For Smith, markets are not merely the economic atomistic entities of the current, prevailed economic thinking. They are dynamic and evolved institutions comprised of people (individuals) who have different preferences, change their minds, and react differently to other people’s needs and preferences.
‘Smith’s science of man is not merely a theory of evolution: it is certainly a core part of the theory of evolution,’ writes Jesse Norman and argues that Smith’s writing “exercised a strong indirect influence on Charles Darwin,” who studied both Adam Smith and John Locke.
Smith’s message was a liberalizing market, away from 18th century interventions from state, church and guilds. He believed that the removal of impediments to trade would not only create wealth and prosperity but also greater equality. Adam Smith is not a theorist of capitalism-Smith wrote The Wealth of Nations 50 or 60 years before the development of capitalism-he is a theorist of markets, of a commercial society where no man is subordinate, but every man is a merchant and lives by exchanging goods and services. Smith founds this commercial society on moral values and on a role for government in the state, which also evolve over time.
The outbreak of the 2008 financial crisis wiped out much of the public credibility of economics itself and initiated a discussion about the failure of Adam Smith’s optimistic vision of history. But this again shows a misunderstanding of Smith’s work, in which one of the main themes is that markets fail without a moral culture. It also explains why Smith viewed political economy as part of moral philosophy. Smith was in fact “far from being a believer in the importance of great wealth,” says Jesse Norman. He wrote in The Wealth of Nations:
‘All for ourselves, and nothing for other people seems, in every age of the world, to have been the vile maxim of the masters of mankind.’

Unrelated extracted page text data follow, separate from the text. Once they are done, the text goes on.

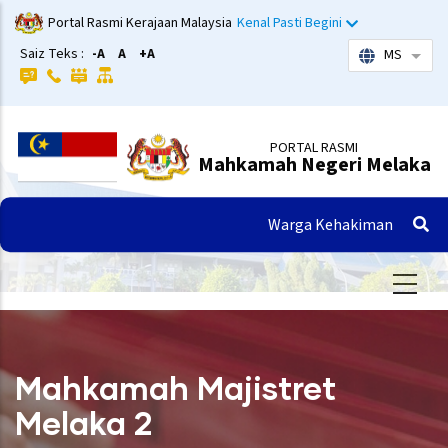
Langkau
Portal Rasmi Kerajaan Malaysia
Kenal Pasti Begini
ke
Saiz Teks :
-A
A
+A
MS
Sena
kandungan
utama
PORTAL RASMI
Mahkamah Negeri Melaka
Warga Kehakiman
Mahkamah Majistret
Melaka 2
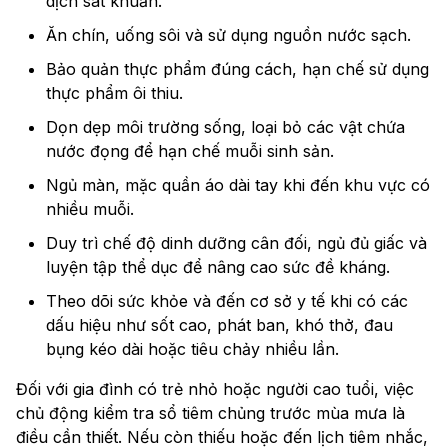
dịch sát khuẩn.
Ăn chín, uống sôi và sử dụng nguồn nước sạch.
Bảo quản thực phẩm đúng cách, hạn chế sử dụng
thực phẩm ôi thiu.
Dọn dẹp môi trường sống, loại bỏ các vật chứa
nước đọng để hạn chế muỗi sinh sản.
Ngủ màn, mặc quần áo dài tay khi đến khu vực có
nhiều muỗi.
Duy trì chế độ dinh dưỡng cân đối, ngủ đủ giấc và
luyện tập thể dục để nâng cao sức đề kháng.
Theo dõi sức khỏe và đến cơ sở y tế khi có các
dấu hiệu như sốt cao, phát ban, khó thở, đau
bụng kéo dài hoặc tiêu chảy nhiều lần.
Đối với gia đình có trẻ nhỏ hoặc người cao tuổi, việc
chủ động kiểm tra sổ tiêm chủng trước mùa mưa là
điều cần thiết. Nếu còn thiếu hoặc đến lịch tiêm nhắc,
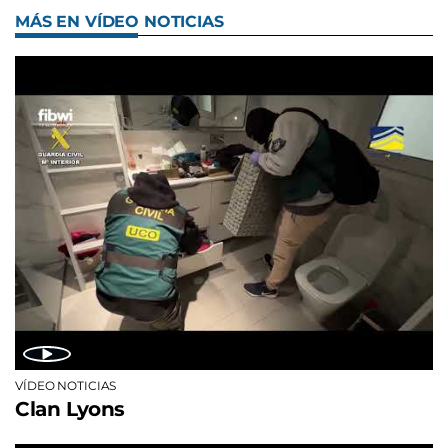
MÁS EN VÍDEO NOTICIAS
VÍDEO NOTICIAS
Clan Lyons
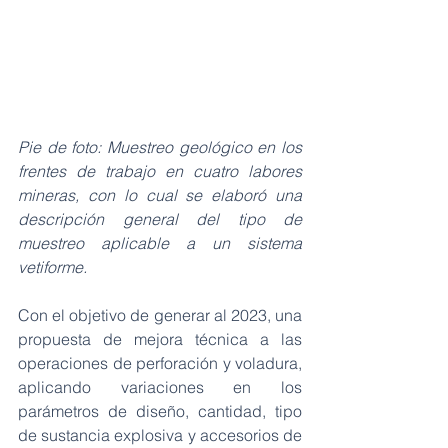
Pie de foto: Muestreo geológico en los 
frentes de trabajo en cuatro labores 
mineras, con lo cual se elaboró una 
descripción general del tipo de 
muestreo aplicable a un sistema 
vetiforme.
Con el objetivo de generar al 2023, una 
propuesta de mejora técnica a las 
operaciones de perforación y voladura, 
aplicando variaciones en los 
parámetros de diseño, cantidad, tipo 
de sustancia explosiva y accesorios de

A fascinating book, which highlights some of the misconceptions of Adam Smith and asks us all to reflect more deeply about societies, cultures and economics.

The author puts a little too much of his own opinions into this biography. It's really obvious that there's a motive and Norman may be using some historical contexts to fit what he wants to say more than staying true to the history of the father of economics.
I DNF after the first chapter.

If you want to learn more about Adam Smith that the fact that he is the most famous economist in history you should read this memoir. A mix of personal life and work, Adam Smith by Jesse Norman also puts his ideas in the context of modern times and how his thoughts affect present day. A must-read biography for anyone who wants to find out more about the life of a great man.